4. Il ressort des pièces du dossier, et plus particulièrement du plan communiqué par l'association IECD dans le cadre de sa demande de permis de construire déposée le 24 juin 2003, qu'au 1er étage de l'immeuble situé au 23 rue de Constantinople à Paris (75008) se trouvaient deux lots. Le premier, qui bénéficiait d'une entrée individuelle desservant un premier appartement qui n'appartenait pas à l'association, était totalement exclu du projet. Le second lot, qui appartenait à l'association précitée, était partiellement concerné par celui-ci, comme en témoigne la représentation des différentes pièces de vie destinée à l'habitation, lesquelles s'étendaient jusqu'au couloir desservant une chambre et une salle de bain et qui menait, ensuite, à une grande surface qui, bien que faisant partie intégrante du lot en cause, était expressément exclue du projet. Ainsi, contrairement à ce que soutient M. A, ce plan a permis au service d'instruction d'appréhender correctement le projet de changement d'usage de bureau en habitation, qui portait bien uniquement sur une partie seulement du second lot appartenant à l'association. Par ailleurs, si le pétitionnaire a, par erreur, indiqué dans le formulaire CERFA de sa demande de permis de construire que la surface hors œuvre nette concernée par le projet était de 152 m2 alors qu'elle était en réalité de 109 m2 calculée selon la loi Carrez, une telle erreur, dont l'intentionnalité n'est au demeurant pas établie, ne suffit pas pour démontrer que l'auteur de cette demande aurait chercher à induire en erreur l'administration en lui laissant penser que le projet portait sur l'ensemble de la surface du local qui, du reste, ne correspond pas au 152m2 déclarés par erreur, mais à 195m2 calculée selon la loi Carrez. Pour les mêmes motifs, le requérant n'est pas fondé à soutenir que l'avis du préfet de police a été émis sur la base d'un plan erronée et que l'arrêté dont il demande le retrait a été obtenu par fraude. Dans ces conditions, M. A n'est pas fondé à soutenir que l'arrêté du 24 mars 2004 délivrant le permis de construire à l'association IECD a été obtenu par fraude et que c'est à tort que, par la décision du 30 mars 2021, la maire de Paris a refusé faire droit à sa demande de retrait de cet arrêté.

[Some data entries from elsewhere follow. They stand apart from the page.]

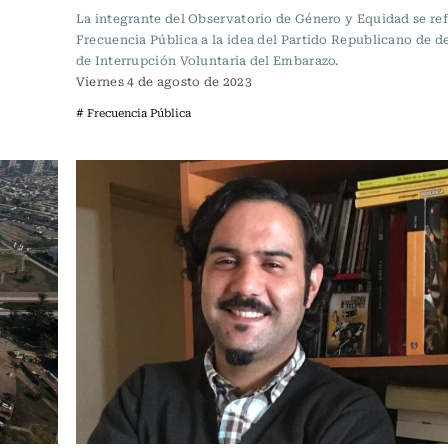
La integrante del Observatorio de Género y Equidad se ref
Frecuencia Pública a la idea del Partido Republicano de d
de Interrupción Voluntaria del Embarazo.
Viernes 4 de agosto de 2023
# Frecuencia Pública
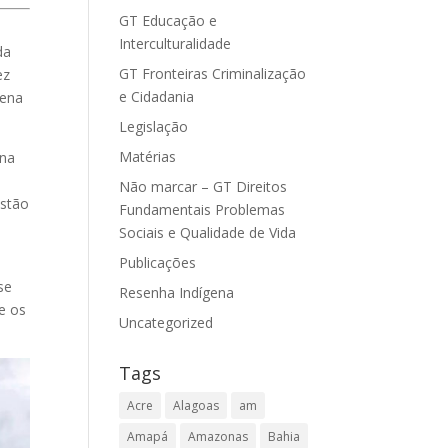
GT Educação e
Interculturalidade
da
GT Fronteiras Criminalização
ez
e Cidadania
gena
Legislação
Matérias
 na
,
Não marcar – GT Direitos
estão
Fundamentais Problemas
Sociais e Qualidade de Vida
Publicações
se
Resenha Indígena
e os
Uncategorized
Tags
Acre
Alagoas
am
Amapá
Amazonas
Bahia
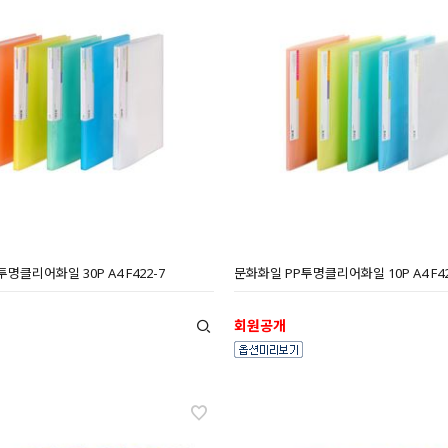
명클리어화일 30P A4 F422-7
문화화일 PP투명클리어화일 10P A4 F42
회원공개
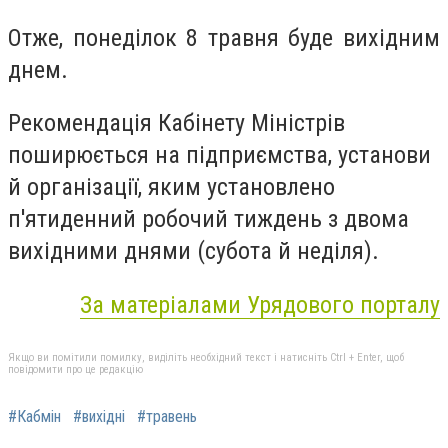
Отже, понеділок 8 травня буде вихідним
днем.
Рекомендація Кабінету Міністрів
поширюється на підприємства, установи
й організації, яким установлено
п'ятиденний робочий тиждень з двома
вихідними днями (субота й неділя).
За матеріалами Урядового порталу
Якщо ви помітили помилку, виділіть необхідний текст і натисніть Ctrl + Enter, щоб
повідомити про це редакцію
#Кабмін
#вихідні
#травень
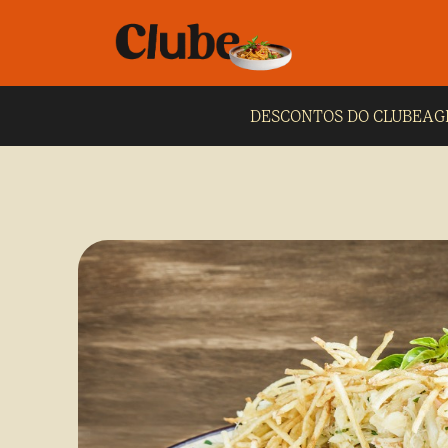
DESCONTOS DO CLUBE
AG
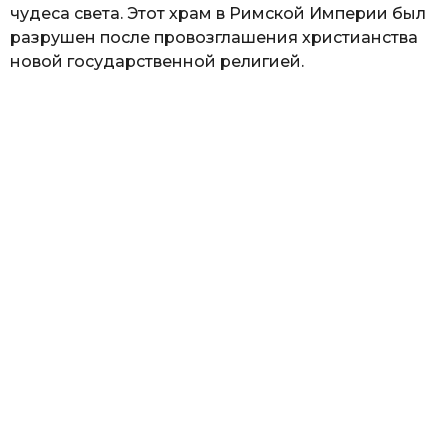
чудеса света. Этот храм в Римской Империи был
разрушен после провозглашения христианства
новой государственной религией.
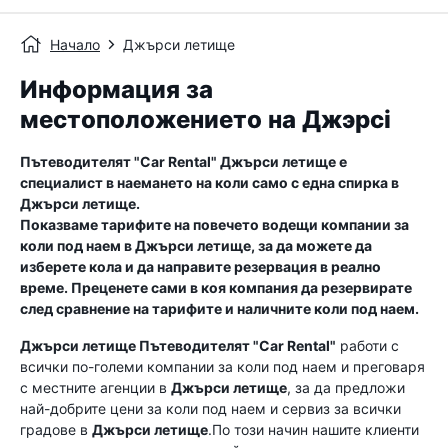
Начало
Джърси летище
Информация за
местоположението на Джэрсі
Пътеводителят "Car Rental"
Джърси летище
е
специалист в наемането на коли само с една спирка в
Джърси летище
.
Показваме тарифите на повечето водещи компании за
коли под наем в
Джърси летище
, за да можете да
изберете кола и да направите резервация в реално
време. Преценете сами в коя компания да резервирате
след сравнение на тарифите и наличните коли под наем.
Джърси летище
Пътеводителят "Car Rental"
работи с
всички по-големи компании за коли под наем и преговаря
с местните агенции в
Джърси летище
, за да предложи
най-добрите цени за коли под наем и сервиз за всички
градове в
Джърси летище
.По този начин нашите клиенти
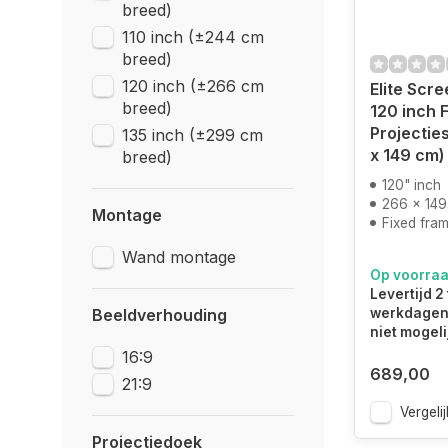
breed)
110 inch (±244 cm
breed)
120 inch (±266 cm
Elite Scr
breed)
120 inch 
Projectie
135 inch (±299 cm
x 149 cm
breed)
120" inch
266 x 149
Montage
Fixed frame
Wand montage
Op voorra
Levertijd 2 
Beeldverhouding
werkdagen.
niet mogeli
16:9
689,00
21:9
Vergelij
Projectiedoek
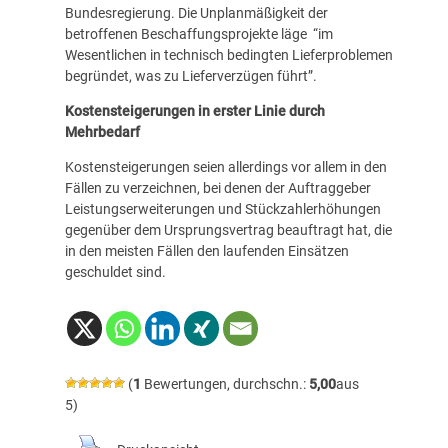
Bundesregierung. Die Unplanmäßigkeit der
betroffenen Beschaffungsprojekte läge “im
Wesentlichen in technisch bedingten Lieferproblemen
begründet, was zu Lieferverzügen führt”.
Kostensteigerungen in erster Linie durch
Mehrbedarf
Kostensteigerungen seien allerdings vor allem in den
Fällen zu verzeichnen, bei denen der Auftraggeber
Leistungserweiterungen und Stückzahlerhöhungen
gegenüber dem Ursprungsvertrag beauftragt hat, die
in den meisten Fällen den laufenden Einsätzen
geschuldet sind.
(
1
Bewertungen, durchschn.:
5,00
aus
5)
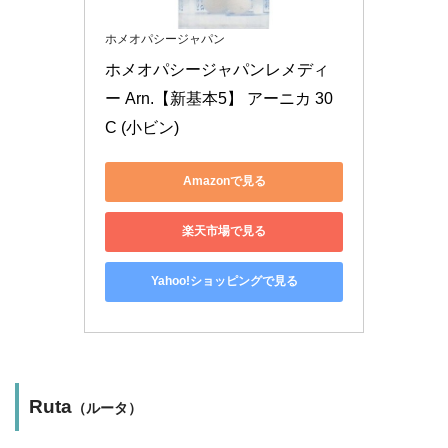
ホメオパシージャパン
ホメオパシージャパンレメディ
ー Arn.【新基本5】 アーニカ 30
C (小ビン)
Amazonで見る
楽天市場で見る
Yahoo!ショッピングで見る
Ruta
（ルータ）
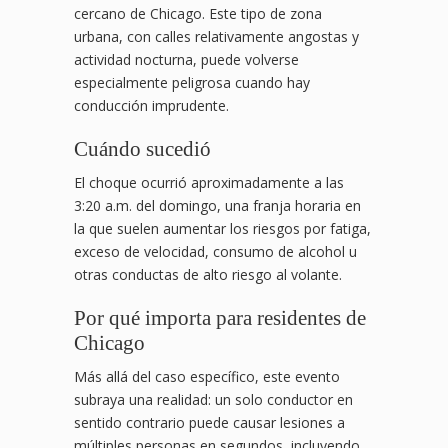
cercano de Chicago. Este tipo de zona
urbana, con calles relativamente angostas y
actividad nocturna, puede volverse
especialmente peligrosa cuando hay
conducción imprudente.
Cuándo sucedió
El choque ocurrió aproximadamente a las
3:20 a.m. del domingo, una franja horaria en
la que suelen aumentar los riesgos por fatiga,
exceso de velocidad, consumo de alcohol u
otras conductas de alto riesgo al volante.
Por qué importa para residentes de
Chicago
Más allá del caso específico, este evento
subraya una realidad: un solo conductor en
sentido contrario puede causar lesiones a
múltiples personas en segundos, incluyendo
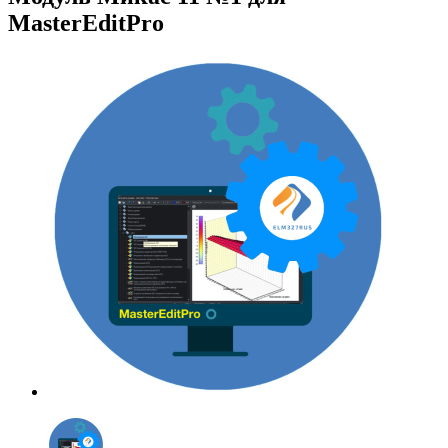
MasterEditPro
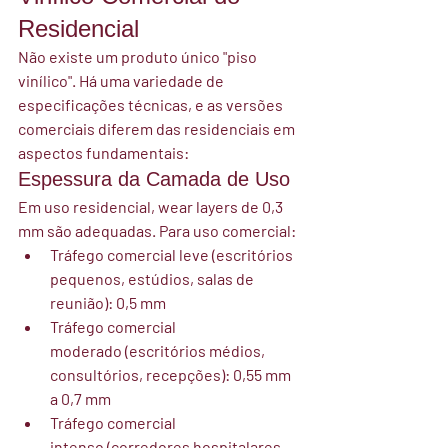
Residencial
Não existe um produto único "piso 
vinílico". Há uma variedade de 
especificações técnicas, e as versões 
comerciais diferem das residenciais em 
aspectos fundamentais:
Espessura da Camada de Uso
Em uso residencial, wear layers de 0,3 
mm são adequadas. Para uso comercial:
Tráfego comercial leve
 (escritórios 
pequenos, estúdios, salas de 
reunião): 0,5 mm
Tráfego comercial 
moderado
 (escritórios médios, 
consultórios, recepções): 0,55 mm 
a 0,7 mm
Tráfego comercial 
intenso
 (corredores hospitalares,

5. Il résulte de tout ce qui précède que les conclusions de M. A tendant à l'annulation de la décision du 30 avril 2021 par laquelle la maire de Paris a refusé de retirer l'arrêté du 24 mars 2004 doivent être rejetées.

Sur les frais liés au litige :

6. Les dispositions de l'article L. 761-1 du code de justice administrative font obstacles à ce que soit mise à la charge de la Ville de Paris, qui n'est pas partie perdante dans la présente instance, la somme que réclame M. A au titre des frais liés au litige. En revanche, il y a lieu, dans les circonstances de l'espèce, de faire application de ces dispositions et de mettre à la charge du requérant une somme de 1 500 euros à verser à l'association Institut européen de coopération et de développement.

D E C I D E :

Article 1er : La requête de M. A est rejetée.

Article 2 : M. A versera une somme de 1 500 euros à l'association Institut européen de coopération et de développement au titre de l'article L. 761-1 du code de justice administrative.

Article 3 : Le présent jugement sera notifié à M C A, à l'association Institut européen de coopération et de développement et à la Ville de Paris.

Délibéré après l'audience du 13 janvier 2023, à laquelle siégeaient :

M. Simonnot, président,

Mme Voillemot, première conseillère,

M. Grandillon, premier conseiller.

Rendu public par mise à disposition au greffe le 1er février 2023.

Le rapporteur,

J. GRANDILLON

Le président,

J-F. SIMONNOT

La greffière,

S. RAHMOUNI

La République mande et ordonne au préfet de la région Ile-de-France, préfet de Paris, en ce qui le concerne, ou à tous les commissaires de justice à ce requis en ce qui concerne les voies de droit commun, contre les parties privées, de pourvoir à l'exécution de la présente décision.